Exercise instructions. Please check every line of the listing for "Book" and copy each line where it is found.
::: Dataset records
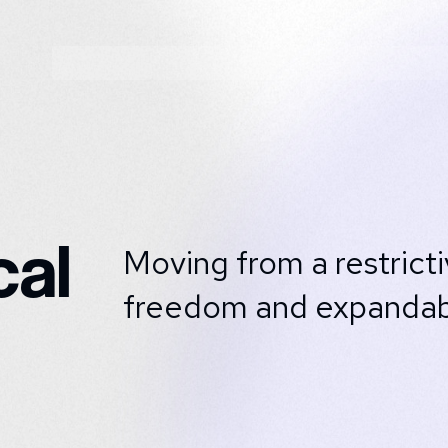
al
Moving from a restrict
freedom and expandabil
::::::
::: Dataset records
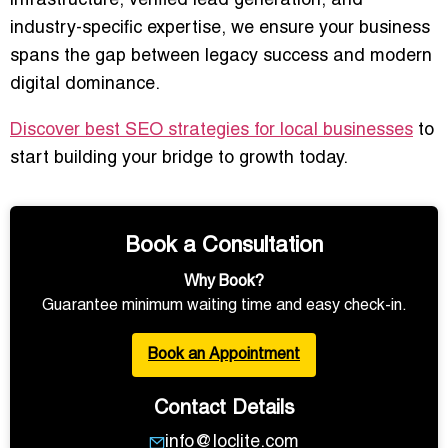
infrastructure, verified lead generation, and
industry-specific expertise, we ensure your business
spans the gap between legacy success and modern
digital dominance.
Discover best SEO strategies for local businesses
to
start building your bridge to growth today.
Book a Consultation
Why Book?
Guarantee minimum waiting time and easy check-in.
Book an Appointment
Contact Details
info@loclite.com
::::::
Written solution.
Book a Consultation
Why Book?
Book an Appointment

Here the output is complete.